(Records contained in a dataset)

━━━━━━

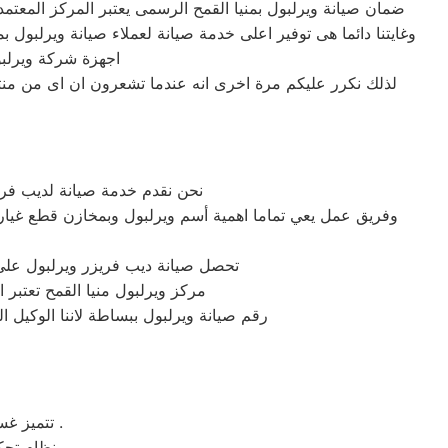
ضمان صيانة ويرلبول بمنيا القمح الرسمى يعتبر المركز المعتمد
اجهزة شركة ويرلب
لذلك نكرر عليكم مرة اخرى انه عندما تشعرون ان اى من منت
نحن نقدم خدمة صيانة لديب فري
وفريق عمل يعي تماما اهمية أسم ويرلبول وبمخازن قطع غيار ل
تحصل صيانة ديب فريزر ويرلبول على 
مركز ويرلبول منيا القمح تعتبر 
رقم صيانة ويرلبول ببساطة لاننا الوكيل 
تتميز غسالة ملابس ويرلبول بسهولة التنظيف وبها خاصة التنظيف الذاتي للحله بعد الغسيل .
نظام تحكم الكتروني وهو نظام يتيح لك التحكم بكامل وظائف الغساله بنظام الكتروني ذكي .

━━━━━━

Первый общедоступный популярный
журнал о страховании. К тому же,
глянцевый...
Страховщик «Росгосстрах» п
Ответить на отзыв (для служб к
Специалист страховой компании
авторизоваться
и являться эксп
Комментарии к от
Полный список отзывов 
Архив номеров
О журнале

━━━━━━

Task to complete:
The required output is a copy of each line in the records where the string "ويرلبول" occurs.

Output of the exercise:
ضمان صيانة ويرلبول بمنيا القمح الرسمى يعتبر المركز المعتمد
وفريق عمل يعي تماما اهمية أسم ويرلبول وبمخازن قطع غيار ل
تحصل صيانة ديب فريزر ويرلبول على 
مركز ويرلبول منيا القمح تعتبر 
رقم صيانة ويرلبول ببساطة لاننا الوكيل 
تتميز غسالة ملابس ويرلبول بسهولة التنظيف وبها خاصة التنظيف الذاتي للحله بعد الغسيل .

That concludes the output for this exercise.